It’s the turn of Arthur J. Gallagher & Co. (AJG) to reveal how it fared in the second quarter and first half of 2021 – a year which chair, president, and chief executive Patrick Gallagher, Jr., believes is poised to be a “fantastic” one.
In the three- and six-month periods ended June 30, here are AJG’s net earnings:
Segment |
Q2 2021 |
Q2 2020 |
H1 2021 |
H1 2020 |
Brokerage |
$227.6 million |
$190.2 million |
$592 million |
$501.6 million |
Risk management |
$24.9 million |
$9.9 million |
$42.9 million |
$29 million |
Total company |
$201.8 million |
$161.8 million |
$595.5 million |
$517.2 million |
“We delivered another outstanding quarter of operating performance,” commented the group boss, whose camp also announced a $1.5 billion share repurchase programme. “During the second quarter, our core brokerage and risk management segments combined to post 17% growth in revenue, of which 8.6% was organic revenue growth; net earnings margin improved by 106 basis points; and adjusted EBITDAC margins expanded by 30 basis points.
“We also completed eight new tuck-in mergers with approximately $70 million of annualized revenues.
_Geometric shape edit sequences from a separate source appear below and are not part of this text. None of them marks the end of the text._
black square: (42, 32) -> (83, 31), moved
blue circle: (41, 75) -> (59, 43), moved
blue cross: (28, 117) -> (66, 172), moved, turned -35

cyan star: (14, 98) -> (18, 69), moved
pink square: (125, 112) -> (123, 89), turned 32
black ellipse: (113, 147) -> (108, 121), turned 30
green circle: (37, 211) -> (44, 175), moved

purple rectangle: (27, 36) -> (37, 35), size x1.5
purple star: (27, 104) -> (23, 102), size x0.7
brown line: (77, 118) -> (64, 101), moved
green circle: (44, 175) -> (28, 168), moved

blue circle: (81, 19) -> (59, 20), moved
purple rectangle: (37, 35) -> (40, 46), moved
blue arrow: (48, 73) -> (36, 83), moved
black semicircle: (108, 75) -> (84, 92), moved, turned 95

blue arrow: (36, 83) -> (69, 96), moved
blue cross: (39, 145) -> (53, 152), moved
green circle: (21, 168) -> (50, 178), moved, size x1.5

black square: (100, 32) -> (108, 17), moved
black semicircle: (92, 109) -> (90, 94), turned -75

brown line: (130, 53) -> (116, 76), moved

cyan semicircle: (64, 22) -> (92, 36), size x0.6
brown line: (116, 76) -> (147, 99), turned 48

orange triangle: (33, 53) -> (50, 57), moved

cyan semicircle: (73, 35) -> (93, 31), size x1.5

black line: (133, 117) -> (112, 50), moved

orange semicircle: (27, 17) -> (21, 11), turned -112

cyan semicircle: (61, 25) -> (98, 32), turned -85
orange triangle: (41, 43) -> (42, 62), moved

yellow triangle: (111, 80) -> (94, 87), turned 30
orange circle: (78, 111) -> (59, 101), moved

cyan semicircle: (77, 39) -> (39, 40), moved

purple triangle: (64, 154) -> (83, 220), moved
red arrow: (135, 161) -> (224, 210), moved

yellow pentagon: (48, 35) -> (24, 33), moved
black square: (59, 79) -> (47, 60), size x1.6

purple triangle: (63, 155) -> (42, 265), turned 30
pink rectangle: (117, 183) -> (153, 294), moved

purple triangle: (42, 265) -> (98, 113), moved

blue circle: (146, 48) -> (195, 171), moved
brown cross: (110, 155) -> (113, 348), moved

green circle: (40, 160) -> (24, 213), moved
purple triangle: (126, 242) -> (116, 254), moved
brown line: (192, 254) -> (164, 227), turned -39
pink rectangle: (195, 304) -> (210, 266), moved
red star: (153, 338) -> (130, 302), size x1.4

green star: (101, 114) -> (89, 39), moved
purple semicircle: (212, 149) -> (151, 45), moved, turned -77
While our proposed acquisition of certain Willis Towers Watson brokerage operations has terminated, our decades-long tuck-in merger program remains a proven strategic growth engine.”
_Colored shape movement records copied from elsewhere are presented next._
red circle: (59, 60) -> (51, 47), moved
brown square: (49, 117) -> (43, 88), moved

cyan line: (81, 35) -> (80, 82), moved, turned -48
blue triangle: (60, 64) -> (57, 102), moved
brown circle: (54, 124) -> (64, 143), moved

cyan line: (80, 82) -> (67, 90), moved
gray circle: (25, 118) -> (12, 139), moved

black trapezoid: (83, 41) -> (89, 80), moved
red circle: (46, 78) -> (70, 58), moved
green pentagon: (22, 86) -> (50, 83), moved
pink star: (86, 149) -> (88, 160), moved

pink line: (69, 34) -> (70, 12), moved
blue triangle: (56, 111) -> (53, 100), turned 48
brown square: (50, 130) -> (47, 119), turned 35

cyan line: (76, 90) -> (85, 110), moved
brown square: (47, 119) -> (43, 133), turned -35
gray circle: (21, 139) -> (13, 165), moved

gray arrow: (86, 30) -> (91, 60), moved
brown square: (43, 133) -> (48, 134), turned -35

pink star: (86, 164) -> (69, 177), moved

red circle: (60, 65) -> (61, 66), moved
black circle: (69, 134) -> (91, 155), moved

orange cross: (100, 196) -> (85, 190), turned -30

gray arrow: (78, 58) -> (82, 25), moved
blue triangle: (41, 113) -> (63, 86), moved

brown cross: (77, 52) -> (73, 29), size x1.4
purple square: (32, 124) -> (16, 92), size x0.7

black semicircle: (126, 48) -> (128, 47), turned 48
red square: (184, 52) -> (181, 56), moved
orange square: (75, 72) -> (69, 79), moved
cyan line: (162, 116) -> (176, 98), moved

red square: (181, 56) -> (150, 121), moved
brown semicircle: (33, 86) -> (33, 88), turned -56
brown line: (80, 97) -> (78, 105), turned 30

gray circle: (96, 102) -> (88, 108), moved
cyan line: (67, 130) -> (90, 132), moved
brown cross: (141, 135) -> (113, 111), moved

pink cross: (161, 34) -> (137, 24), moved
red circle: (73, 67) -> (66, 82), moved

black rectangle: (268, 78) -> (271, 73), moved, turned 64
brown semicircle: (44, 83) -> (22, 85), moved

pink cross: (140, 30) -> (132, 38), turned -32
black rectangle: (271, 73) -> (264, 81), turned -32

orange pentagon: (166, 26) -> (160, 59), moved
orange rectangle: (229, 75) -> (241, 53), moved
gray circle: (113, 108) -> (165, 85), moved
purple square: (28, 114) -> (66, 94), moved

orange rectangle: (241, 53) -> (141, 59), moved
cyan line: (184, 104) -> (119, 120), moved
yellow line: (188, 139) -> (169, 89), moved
The CEO went on to note that they are seeing increased economic activity across AJG’s client base, with customers adding coverages and exposures to existing policies. He described the development as an “encouraging sign” for clients’ underlying financial health.
Gallagher stated: “So as clients and prospects pivot away from controlling costs to growing their businesses and attracting, motivating, and retaining their workforce, I believe our talented production staff is well positioned to help our clients navigate the current environment. 2021 is shaping up to be a fantastic year!"